On some level I also believe that these folks know that their grammar sucks and it’s a challenge for them to compose a clear paragraph so they add in the ‘i’ and ur so that it’s clear that they aren’t trying.

I tend to be a very, very fast reader. Not a true speed reader, but generally I read 2x to 3x faster than I can read aloud. This all comes to a grind halt when people start to not use conventional spellings, grammar, and punctuation. By being lazy and refusing to write in a proper manner, they slow me down.

I write emails & SDMB posts like I’m composing an essay. Here on the SDMB my spell check is manual, so typos are more common than when I write an email. But I spend the time to proof, to clean up grammar, and to re-structure sentences and paragraphs as I re-write beofre sending.

When I write emails, Word is continuously correcting my typos. For example, I type “teh” about 80% of the time & “the” about 20%; it’s just the way my fingers work. Word always fixes it before I see it. The SDMB input box never does. I try to cover for that, but I bet there’ll be a “teh” in here after I hit submit.

So much for email, on to IM …
When I am working and an IM comes in, it is 100% an interruption. It is also intended for one-line Q&A, not extended discourse. It also is viewed (by me at least) as 100% disposable, unike email which is archived forever. I view it as simply a phone call by other means.

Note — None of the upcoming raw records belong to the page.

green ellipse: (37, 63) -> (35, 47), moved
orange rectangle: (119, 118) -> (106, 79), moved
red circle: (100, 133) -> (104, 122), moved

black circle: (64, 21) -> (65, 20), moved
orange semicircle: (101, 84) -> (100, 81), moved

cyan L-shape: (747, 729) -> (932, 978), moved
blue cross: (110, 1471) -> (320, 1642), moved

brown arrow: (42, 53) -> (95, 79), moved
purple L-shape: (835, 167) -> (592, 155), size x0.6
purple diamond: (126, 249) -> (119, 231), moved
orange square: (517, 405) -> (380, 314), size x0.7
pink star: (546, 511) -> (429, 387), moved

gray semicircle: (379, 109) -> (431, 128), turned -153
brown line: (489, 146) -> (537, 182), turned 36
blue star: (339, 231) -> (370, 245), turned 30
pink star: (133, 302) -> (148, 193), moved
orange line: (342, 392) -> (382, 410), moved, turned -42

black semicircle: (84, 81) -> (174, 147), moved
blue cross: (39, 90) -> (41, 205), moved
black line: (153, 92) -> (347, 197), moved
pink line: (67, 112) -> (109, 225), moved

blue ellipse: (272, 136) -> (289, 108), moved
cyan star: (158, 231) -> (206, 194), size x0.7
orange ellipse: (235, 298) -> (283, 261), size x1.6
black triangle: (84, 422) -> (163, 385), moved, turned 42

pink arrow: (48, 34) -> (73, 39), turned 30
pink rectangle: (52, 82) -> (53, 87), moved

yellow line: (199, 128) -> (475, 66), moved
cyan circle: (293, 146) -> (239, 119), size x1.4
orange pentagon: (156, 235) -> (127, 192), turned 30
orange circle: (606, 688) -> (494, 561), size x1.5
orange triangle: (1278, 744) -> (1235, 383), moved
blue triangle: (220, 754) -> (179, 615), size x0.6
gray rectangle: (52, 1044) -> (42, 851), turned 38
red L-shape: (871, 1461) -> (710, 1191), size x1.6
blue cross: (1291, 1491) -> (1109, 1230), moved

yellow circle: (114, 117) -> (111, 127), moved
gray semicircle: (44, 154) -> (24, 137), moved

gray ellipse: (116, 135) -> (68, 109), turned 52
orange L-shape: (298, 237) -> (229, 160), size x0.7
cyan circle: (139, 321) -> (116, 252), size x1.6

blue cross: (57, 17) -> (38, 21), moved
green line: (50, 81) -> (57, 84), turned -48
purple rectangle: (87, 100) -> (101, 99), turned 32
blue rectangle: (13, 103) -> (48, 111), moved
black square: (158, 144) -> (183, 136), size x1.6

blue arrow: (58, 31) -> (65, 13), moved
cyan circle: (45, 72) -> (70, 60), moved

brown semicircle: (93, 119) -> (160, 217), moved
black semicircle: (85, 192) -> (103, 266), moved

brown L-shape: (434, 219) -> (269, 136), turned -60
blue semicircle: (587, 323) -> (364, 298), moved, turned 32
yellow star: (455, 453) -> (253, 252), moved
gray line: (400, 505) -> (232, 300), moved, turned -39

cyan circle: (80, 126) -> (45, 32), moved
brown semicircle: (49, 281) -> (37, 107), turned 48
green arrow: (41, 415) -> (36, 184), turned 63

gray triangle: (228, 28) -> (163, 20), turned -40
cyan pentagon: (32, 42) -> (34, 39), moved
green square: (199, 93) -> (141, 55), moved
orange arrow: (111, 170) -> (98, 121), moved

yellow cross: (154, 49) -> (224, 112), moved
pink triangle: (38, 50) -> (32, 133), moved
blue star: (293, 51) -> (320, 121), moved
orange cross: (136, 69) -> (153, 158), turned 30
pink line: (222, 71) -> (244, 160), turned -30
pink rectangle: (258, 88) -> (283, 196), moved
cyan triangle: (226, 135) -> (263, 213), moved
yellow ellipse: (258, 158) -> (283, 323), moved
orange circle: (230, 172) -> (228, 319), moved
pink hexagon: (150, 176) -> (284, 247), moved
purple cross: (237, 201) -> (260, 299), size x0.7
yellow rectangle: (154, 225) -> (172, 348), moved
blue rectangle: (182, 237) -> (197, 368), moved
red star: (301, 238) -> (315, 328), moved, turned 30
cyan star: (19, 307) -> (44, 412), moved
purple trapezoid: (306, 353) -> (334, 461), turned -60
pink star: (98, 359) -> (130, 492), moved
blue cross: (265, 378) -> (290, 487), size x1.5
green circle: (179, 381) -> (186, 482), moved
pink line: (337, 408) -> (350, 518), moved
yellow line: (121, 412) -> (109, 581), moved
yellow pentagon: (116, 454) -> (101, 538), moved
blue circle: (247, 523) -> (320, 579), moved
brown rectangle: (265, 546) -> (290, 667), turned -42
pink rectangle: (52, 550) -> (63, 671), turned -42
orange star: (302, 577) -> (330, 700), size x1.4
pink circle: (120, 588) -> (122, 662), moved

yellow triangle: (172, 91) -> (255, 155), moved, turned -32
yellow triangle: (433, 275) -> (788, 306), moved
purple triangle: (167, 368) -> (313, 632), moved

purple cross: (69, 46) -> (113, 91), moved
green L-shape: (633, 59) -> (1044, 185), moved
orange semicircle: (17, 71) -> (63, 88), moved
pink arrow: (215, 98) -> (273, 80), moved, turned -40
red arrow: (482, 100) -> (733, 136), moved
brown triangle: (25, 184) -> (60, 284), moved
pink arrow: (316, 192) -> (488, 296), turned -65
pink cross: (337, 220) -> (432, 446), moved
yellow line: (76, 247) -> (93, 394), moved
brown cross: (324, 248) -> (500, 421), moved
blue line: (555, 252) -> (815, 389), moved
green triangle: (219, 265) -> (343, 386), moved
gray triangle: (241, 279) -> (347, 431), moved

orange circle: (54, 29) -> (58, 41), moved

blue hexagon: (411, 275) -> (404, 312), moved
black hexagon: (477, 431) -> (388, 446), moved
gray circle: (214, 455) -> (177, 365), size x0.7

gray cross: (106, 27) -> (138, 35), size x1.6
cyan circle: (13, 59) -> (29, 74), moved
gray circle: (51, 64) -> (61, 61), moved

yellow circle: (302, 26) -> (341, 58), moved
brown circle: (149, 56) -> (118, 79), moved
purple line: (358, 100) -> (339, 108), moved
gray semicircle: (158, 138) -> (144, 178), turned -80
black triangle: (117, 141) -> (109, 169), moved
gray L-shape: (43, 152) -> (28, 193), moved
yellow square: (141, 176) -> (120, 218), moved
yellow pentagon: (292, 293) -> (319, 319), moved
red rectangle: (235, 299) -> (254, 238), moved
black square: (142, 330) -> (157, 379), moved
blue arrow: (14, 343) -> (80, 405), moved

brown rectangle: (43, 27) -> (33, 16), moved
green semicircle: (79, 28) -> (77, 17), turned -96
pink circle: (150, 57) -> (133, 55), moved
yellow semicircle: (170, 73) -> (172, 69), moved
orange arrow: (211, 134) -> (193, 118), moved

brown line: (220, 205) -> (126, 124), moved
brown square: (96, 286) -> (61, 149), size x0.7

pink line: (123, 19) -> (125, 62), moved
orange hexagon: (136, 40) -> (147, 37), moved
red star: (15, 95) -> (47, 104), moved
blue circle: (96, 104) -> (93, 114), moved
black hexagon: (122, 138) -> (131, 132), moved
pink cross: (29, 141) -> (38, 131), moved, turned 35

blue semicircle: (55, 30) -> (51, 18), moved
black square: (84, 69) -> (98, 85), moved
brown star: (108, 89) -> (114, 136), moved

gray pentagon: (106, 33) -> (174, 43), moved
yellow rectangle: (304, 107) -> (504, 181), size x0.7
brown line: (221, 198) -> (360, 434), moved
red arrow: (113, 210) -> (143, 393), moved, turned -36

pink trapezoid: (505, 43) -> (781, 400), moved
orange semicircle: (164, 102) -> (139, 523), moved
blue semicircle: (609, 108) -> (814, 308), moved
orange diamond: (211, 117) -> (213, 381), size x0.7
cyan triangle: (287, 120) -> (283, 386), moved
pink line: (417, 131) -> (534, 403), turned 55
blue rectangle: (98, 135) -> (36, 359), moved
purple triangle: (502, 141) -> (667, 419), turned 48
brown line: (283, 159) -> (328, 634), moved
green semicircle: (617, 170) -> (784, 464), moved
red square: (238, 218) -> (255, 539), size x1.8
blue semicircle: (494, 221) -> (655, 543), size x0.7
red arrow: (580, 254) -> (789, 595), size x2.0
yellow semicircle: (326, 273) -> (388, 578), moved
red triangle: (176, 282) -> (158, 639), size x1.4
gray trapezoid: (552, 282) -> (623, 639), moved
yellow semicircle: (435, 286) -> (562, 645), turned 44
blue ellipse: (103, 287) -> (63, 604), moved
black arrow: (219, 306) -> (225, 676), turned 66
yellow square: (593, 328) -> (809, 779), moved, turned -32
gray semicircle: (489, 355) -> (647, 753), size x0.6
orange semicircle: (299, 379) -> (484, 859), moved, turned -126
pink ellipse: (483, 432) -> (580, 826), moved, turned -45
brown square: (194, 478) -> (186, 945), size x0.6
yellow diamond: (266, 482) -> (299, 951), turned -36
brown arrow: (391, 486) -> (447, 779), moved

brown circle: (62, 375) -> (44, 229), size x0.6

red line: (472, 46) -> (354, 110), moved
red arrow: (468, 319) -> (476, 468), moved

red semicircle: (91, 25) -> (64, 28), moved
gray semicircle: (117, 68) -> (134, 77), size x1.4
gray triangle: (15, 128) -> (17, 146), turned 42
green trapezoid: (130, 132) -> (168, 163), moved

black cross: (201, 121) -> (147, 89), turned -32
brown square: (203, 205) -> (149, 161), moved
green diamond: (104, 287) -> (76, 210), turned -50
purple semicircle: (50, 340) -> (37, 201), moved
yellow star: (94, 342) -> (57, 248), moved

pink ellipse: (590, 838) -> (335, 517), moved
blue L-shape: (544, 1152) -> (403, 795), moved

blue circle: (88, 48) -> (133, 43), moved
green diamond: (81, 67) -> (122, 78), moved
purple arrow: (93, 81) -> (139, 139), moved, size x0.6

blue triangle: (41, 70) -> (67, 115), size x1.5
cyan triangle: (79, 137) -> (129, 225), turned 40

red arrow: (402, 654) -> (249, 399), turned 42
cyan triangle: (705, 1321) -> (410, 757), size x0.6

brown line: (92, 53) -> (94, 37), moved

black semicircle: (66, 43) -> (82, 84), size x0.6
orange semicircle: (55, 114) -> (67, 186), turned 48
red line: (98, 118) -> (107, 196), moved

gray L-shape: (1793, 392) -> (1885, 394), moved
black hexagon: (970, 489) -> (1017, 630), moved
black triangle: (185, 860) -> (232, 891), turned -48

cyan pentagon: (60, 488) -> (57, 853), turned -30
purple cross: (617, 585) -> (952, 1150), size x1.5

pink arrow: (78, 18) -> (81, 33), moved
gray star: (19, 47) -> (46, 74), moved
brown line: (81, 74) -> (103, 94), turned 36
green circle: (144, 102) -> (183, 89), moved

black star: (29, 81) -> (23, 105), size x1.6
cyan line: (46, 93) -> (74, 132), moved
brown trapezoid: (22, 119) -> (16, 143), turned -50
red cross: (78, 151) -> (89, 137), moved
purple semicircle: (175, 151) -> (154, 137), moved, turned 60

So my typical IM response is 100% stream of sentence, just like I’m talking, but with the additional confusion of typos thrown in. And I’m typing absolutely as fast as I can, because the process is meant to be real time and typing is, for me, vastly slower than talking which in turn is barely 1/10th as fast as thinking. I can think up a paragraph in the time my fingers can type the one word “paragraph”.

That causes sentence tense or quantity disagreements, sentences that make a 90 degree turn in the middle and end up someplace that doesn’t match where they started at all, etc.

And when I get to the end of my thought, I hit Enter; I don’t start proofing. And because the IM client doesn’t do any automatic typo fixing, I get to see just how awful my typing has become.

Here are some recent typical samples of my actual IMs. each was sent from a desktop, not a PDA. Each of these is from a different “conversation”. Despite my comment above about IMs being viewed as disposable, our system logs every one for eternity.

Bottom line: I view IMs as disposable verbal conversations translated into text. I view emails as written but portable documents. Very different standards apply to their creation.

I suspect there are a few people who view both IM & email the same way I view just IM. We certainly see newbies here on the SDMB who approach it like a chat room, firing off a string of minimally thought-through one-liners. Regardless of their typing & prooffing skills, that’s evidence of a real-time conversational thought process, not an alternating essayist thought process.

What I cannot understand about the manner of writing in the OP’s example: it’s not only harde to decode, but also harder to encode - at least for someone who would have to change mental gears from writing normal business/engineering etc. prose.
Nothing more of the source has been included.